(Collected data entries)
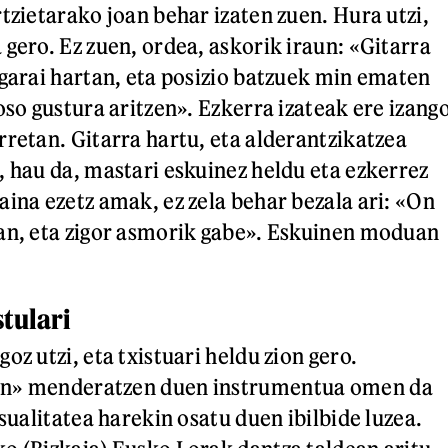
tzietarako joan behar izaten zuen. Hura utzi,
 gero. Ez zuen, ordea, askorik iraun: «Gitarra
 garai hartan, eta posizio batzuek min ematen
oso gustura aritzen». Ezkerra izateak ere izang
rretan. Gitarra hartu, eta alderantzikatzea
, hau da, mastari eskuinez heldu eta ezkerrez
aina ezetz amak, ez zela behar bezala ari: «On
an, eta zigor asmorik gabe». Eskuinen moduan
stulari
oz utzi, eta txistuari heldu zion gero.
en» menderatzen duen instrumentua omen da
asualitatea harekin osatu duen ibilbide luzea.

## Try it
Retype each record exactly as it appears above and drop the images.

## Solution to this exercise
tzietarako joan behar izaten zuen. Hura utzi,
 gero. Ez zuen, ordea, askorik iraun: «Gitarra
 garai hartan, eta posizio batzuek min ematen
oso gustura aritzen». Ezkerra izateak ere izang
rretan. Gitarra hartu, eta alderantzikatzea
, hau da, mastari eskuinez heldu eta ezkerrez
aina ezetz amak, ez zela behar bezala ari: «On
an, eta zigor asmorik gabe». Eskuinen moduan
stulari
oz utzi, eta txistuari heldu zion gero.
en» menderatzen duen instrumentua omen da
asualitatea harekin osatu duen ibilbide luzea.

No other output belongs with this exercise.